Co-written with historian and Guggenheim Fellow, William G. Thomas III, The Bell Affair relies on what he calls "historical imagination"--the idea that we must use our imagination to illuminate the lives of people for whom there are few documentary records. We draw on an extensive and detailed analysis of the original archival documents about the Bell family, but we have written their dialogue around and through what can discern from these records.

We are trying in this film to move beyond the commonsense notions of enslavement depicted so often in film: the slave ship, the slaver’s whip, the chain, and the auction block. Slavery was brutal, violent, and dehumanizing, but too many have trafficked in its violence, perpetuated its trauma, and fed on its brutality. We need fresh stories, equally unflinching, but more attuned to the full range of human experience and emotion. These concerns are at the forefront of my directing: how might we articulate the inner or private selves of the enslaved, the white residents, and the politicians? In every scene I asked myself: what strategies would enslaved families deploy to steal joy and to make love a fugitive so it cannot be found to be disrupted by those juridical forces in place to maintain slavery’s status quo? What rhythms and cadences do we hear from the enslaved, the white residents, and the politicians?

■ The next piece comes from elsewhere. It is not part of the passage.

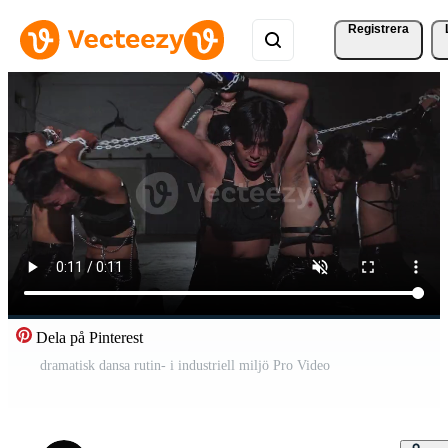
Registrera
Dela på Pinterest
dramatisk dansa rutin- i industriell miljö Pro Video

We use live action animation because we want to move beyond the commonplace visual images of slavery. Michael Burton, Producer and Lead VFX Art Supervisor, adapts the style of recognizably 19th century etchings to live action film. The effect brings a visceral quality to The Bell Affair that makes dynamic the emotions of our characters as we witness them navigate through the uncertainty of their day-to-day lives.

The Bell Affair imagines day-to-day interactions with and conversations held by a community of enslaved individuals in 19th century Washington, D. C., negotiating time and resistance moves, as well as weighing out their thoughts and ideas. By putting an enslaved family at the center of this American story, I hope to inspire and guide the next generation.